Samuelrich’s analysis has come true, which is greatly reducing the feasibility of new oil projects on the reported 9,000 private land leases.

“Ten years ago, the ‘cost of capital’ for developing oil and gas as compared to renewable projects was pretty much the same, falling consistently between 8% and 10%. But not anymore,” Bloomberg reported in November. Now the cost of capital is reportedly 20 percent for long-cycle developments.

Biden’s attack on private financing is only one angle of assault. In August, a Biden changed global bank financing rules that make it more difficult for drillers to find investors. The policy is intended to accelerate renewable energy investment rather than fossil fuel investment, thereby greatly defunding oil production.

The Wall Street Journal reported Wednesday that oil drillers believe the “flight of capital from the fossil-fuel industry in recent years has left U.S. oil patches without enough fracking equipment to bring a ton of new wells online, and that a resurgence of go-go drilling would deplete companies’ most valuable drilling locations”:

Lenders—who have become more wary of funding oil-related ventures as environmental, social and governance ideas catch on in financial circles—are still unwilling to give money to most of the nation’s crop of oil-field service companies, or to smaller oil producers that want to expand their operations, executives and analysts said. That has left small but instrumental players short of the financing they need to repair fracking equipment sidelined during the start of the pandemic, or invest in building drill bits, drilling rigs and blowout preventers.
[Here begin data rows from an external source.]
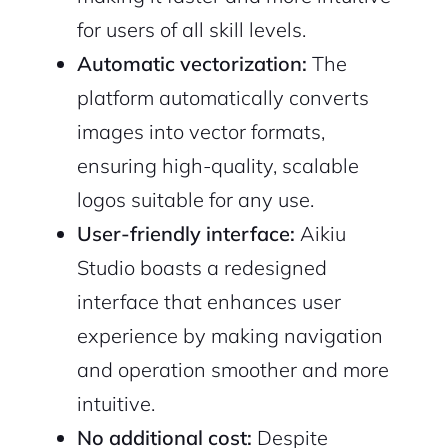
for users of all skill levels.
Automatic vectorization:
The
platform automatically converts
images into vector formats,
ensuring high-quality, scalable
logos suitable for any use.
User-friendly interface:
Aikiu
Studio boasts a redesigned
interface that enhances user
experience by making navigation
and operation smoother and more
intuitive.
No additional cost:
Despite
2M+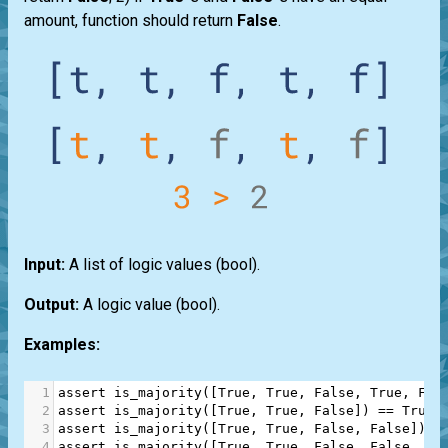
amount, function should return
False
.
Input:
A
list
of logic values
(bool)
.
Output:
A logic value
(bool)
.
Examples:
1
assert
is_majority
([
True
, 
True
, 
False
, 
True
, 
Fal
2
assert
is_majority
([
True
, 
True
, 
False
]) 
==
True
3
assert
is_majority
([
True
, 
True
, 
False
, 
False
]) 
=
4
assert
is_majority
([
True
, 
True
, 
False
, 
False
, 
Fa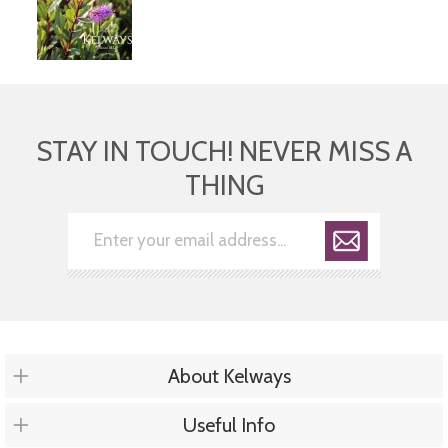
STAY IN TOUCH! NEVER MISS A
THING
About Kelways
Useful Info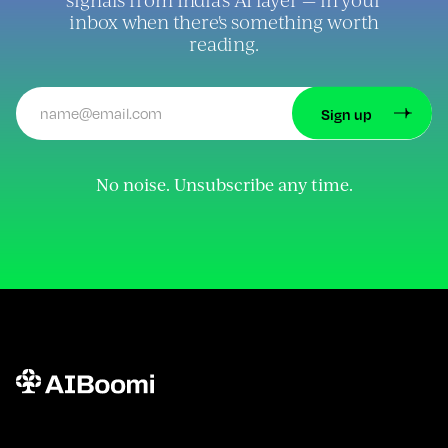
inbox when there's something worth
reading.
No noise. Unsubscribe any time.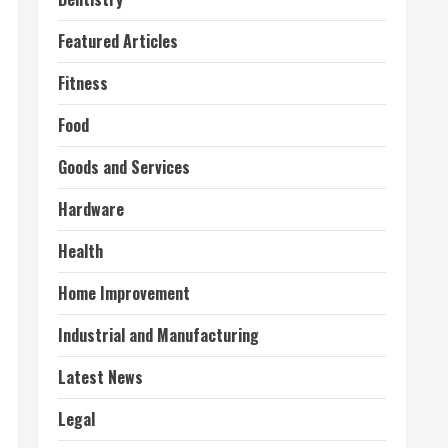
Featured Articles
Fitness
Food
Goods and Services
Hardware
Health
Home Improvement
Industrial and Manufacturing
Latest News
Legal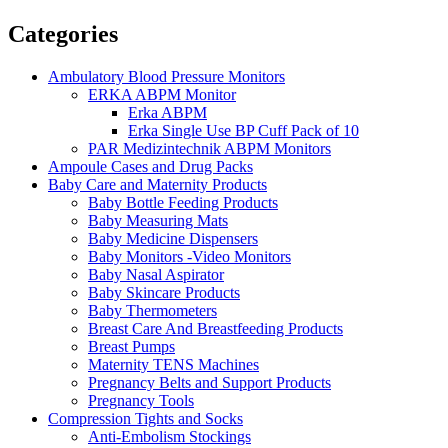
Categories
Ambulatory Blood Pressure Monitors
ERKA ABPM Monitor
Erka ABPM
Erka Single Use BP Cuff Pack of 10
PAR Medizintechnik ABPM Monitors
Ampoule Cases and Drug Packs
Baby Care and Maternity Products
Baby Bottle Feeding Products
Baby Measuring Mats
Baby Medicine Dispensers
Baby Monitors -Video Monitors
Baby Nasal Aspirator
Baby Skincare Products
Baby Thermometers
Breast Care And Breastfeeding Products
Breast Pumps
Maternity TENS Machines
Pregnancy Belts and Support Products
Pregnancy Tools
Compression Tights and Socks
Anti-Embolism Stockings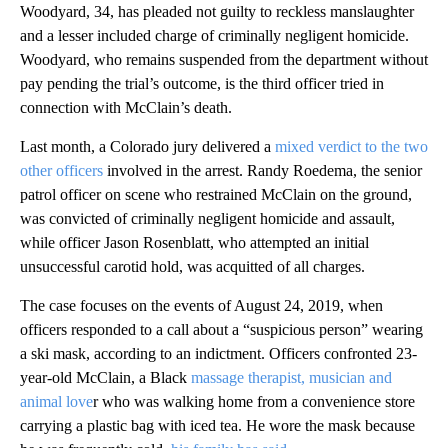
Woodyard, 34, has pleaded not guilty to reckless manslaughter
and a lesser included charge of criminally negligent homicide.
Woodyard, who remains suspended from the department without
pay pending the trial’s outcome, is the third officer tried in
connection with McClain’s death.
Last month, a Colorado jury delivered a
mixed verdict to the two
other officers
involved in the arrest. Randy Roedema, the senior
patrol officer on scene who restrained McClain on the ground,
was convicted of criminally negligent homicide and assault,
while officer Jason Rosenblatt, who attempted an initial
unsuccessful carotid hold, was acquitted of all charges.
The case focuses on the events of August 24, 2019, when
officers responded to a call about a “suspicious person” wearing
a ski mask, according to an indictment. Officers confronted 23-
year-old McClain, a Black
massage therapist, musician and
animal love
r who was walking home from a convenience store
carrying a plastic bag with iced tea. He wore the mask because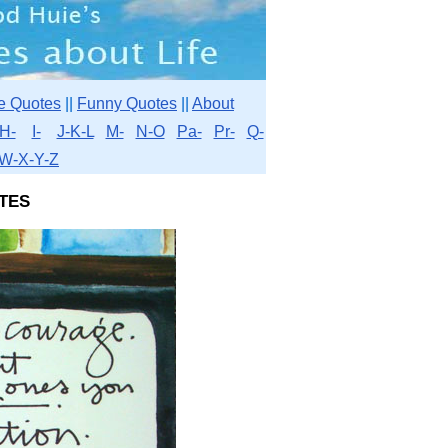
e Quotes
||
Funny Quotes
||
About
H-
I-
J-K-L
M-
N-O
Pa-
Pr-
Q-
W-X-Y-Z
tes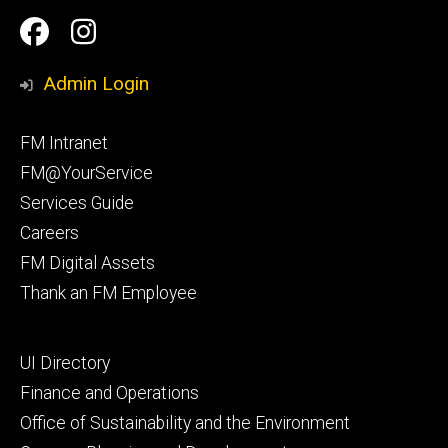
Social
Facilities
Facilities
Media
Management
Management
Admin Login
Facebook
Instagram
Footer
FM Intranet
primary
FM@YourService
Services Guide
Careers
FM Digital Assets
Thank an FM Employee
Footer
UI Directory
secondary
Finance and Operations
Office of Sustainability and the Environment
Data suggests the drillers are correct. American oil production is down drastically from 2019 before the pandemic. In 2022, oil production is 12 million barrels or 8 percent less than in 2019.

“They’ve already got all of their available equipment out there already,” Richard Spears, vice president at energy consulting firm Spears & Associates Inc., told the Journal. “The constraint on growth is going to be, where do you get another [fracking] truck?”

Biden also has a third approach to damaging the American oil industry. Biden has nominated Sarah Bloom Raskin to the Fed. It is well known Raskin expressed interest in driving up financing costs for fossil fuels. In a New York Times op-ed from 2020, Raskin dubbed the oil industry as “dying” and suggested the Fed should not support the oil drilling.

Sen. Bill Cassidy (R-LA) told  that Raskin is “trying to kill an essential industry to the world economy by nominating people for the Federal Reserve that will use fiduciary rules to unemploy 12.5 percent of the state, and give Russia more leverage over the rest of the world.”

Meanwhile, the price of gas is skyrocketing. On Wednesday, gas prices hit a record high for the third consecutive day. Rising nearly 60 cents in one week, the national average price of gas is $4.252, up more than seven cents overnight ($4.173) and 14 cents in two days ($4.104) – all record-setting prices.